------ SUPPLIED RECORDS

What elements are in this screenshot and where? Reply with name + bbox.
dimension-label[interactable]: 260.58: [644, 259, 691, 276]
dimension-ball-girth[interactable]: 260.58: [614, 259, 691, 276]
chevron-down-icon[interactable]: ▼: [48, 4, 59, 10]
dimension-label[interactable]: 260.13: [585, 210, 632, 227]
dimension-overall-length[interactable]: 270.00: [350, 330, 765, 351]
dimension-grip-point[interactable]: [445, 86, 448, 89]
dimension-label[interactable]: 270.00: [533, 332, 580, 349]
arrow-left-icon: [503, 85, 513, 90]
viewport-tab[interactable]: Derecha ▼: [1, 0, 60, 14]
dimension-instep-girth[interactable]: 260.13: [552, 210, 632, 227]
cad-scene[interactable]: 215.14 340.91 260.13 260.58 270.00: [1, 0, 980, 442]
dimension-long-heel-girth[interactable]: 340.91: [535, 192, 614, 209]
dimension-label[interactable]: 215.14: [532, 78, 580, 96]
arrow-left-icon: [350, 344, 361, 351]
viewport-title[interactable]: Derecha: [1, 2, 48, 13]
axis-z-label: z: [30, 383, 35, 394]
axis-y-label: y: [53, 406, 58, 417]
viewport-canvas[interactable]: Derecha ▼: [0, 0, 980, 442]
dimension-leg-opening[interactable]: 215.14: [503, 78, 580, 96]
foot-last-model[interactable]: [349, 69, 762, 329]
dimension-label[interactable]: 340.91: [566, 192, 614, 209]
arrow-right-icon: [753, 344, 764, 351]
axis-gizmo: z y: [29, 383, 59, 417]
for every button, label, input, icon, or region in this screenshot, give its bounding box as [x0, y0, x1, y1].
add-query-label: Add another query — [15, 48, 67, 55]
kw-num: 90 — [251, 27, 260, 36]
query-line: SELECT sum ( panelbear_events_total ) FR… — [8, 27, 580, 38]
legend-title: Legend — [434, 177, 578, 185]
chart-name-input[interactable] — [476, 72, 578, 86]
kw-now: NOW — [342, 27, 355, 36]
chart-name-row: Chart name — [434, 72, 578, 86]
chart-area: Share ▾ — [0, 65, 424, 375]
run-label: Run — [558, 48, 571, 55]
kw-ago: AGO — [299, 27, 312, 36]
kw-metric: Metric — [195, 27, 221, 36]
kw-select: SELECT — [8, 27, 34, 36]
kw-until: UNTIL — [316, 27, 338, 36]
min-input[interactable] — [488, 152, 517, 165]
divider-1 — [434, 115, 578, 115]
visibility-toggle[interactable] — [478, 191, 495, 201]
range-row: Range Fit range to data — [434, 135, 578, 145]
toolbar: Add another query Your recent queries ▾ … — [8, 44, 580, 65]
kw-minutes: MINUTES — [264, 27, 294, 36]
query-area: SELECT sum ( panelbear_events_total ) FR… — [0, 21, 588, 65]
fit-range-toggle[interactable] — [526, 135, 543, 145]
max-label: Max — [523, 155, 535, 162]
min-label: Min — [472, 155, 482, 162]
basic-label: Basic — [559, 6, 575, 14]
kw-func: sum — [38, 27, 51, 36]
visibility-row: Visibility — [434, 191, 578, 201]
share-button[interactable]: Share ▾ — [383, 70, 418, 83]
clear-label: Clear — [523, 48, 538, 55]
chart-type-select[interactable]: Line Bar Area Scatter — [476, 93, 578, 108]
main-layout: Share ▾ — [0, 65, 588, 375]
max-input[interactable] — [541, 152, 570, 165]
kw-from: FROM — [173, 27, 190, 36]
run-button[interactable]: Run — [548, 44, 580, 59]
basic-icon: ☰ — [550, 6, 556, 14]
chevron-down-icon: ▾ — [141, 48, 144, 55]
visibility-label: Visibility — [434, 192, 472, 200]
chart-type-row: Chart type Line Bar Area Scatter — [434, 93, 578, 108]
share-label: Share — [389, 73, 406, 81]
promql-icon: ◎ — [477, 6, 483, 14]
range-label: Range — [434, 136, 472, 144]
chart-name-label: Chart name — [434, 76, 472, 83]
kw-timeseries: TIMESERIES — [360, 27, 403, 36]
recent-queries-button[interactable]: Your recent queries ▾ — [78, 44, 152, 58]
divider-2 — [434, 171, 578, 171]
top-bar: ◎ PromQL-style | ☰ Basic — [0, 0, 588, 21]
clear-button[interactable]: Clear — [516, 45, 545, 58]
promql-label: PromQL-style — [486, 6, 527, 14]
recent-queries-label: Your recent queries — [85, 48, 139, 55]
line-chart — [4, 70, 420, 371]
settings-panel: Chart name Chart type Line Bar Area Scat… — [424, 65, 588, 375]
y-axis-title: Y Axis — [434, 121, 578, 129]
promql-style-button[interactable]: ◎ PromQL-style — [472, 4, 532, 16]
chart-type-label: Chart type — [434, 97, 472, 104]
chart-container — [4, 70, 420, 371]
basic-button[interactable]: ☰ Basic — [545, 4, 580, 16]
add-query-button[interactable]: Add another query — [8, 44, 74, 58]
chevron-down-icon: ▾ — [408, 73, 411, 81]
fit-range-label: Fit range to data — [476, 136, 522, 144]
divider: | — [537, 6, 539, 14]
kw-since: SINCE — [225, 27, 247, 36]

------------

WORK TASK = Show, from the material above, each line that includes the string "title".

TASK RESULT =
viewport-title[interactable]: Derecha: [1, 2, 48, 13]
legend-title: Legend — [434, 177, 578, 185]
y-axis-title: Y Axis — [434, 121, 578, 129]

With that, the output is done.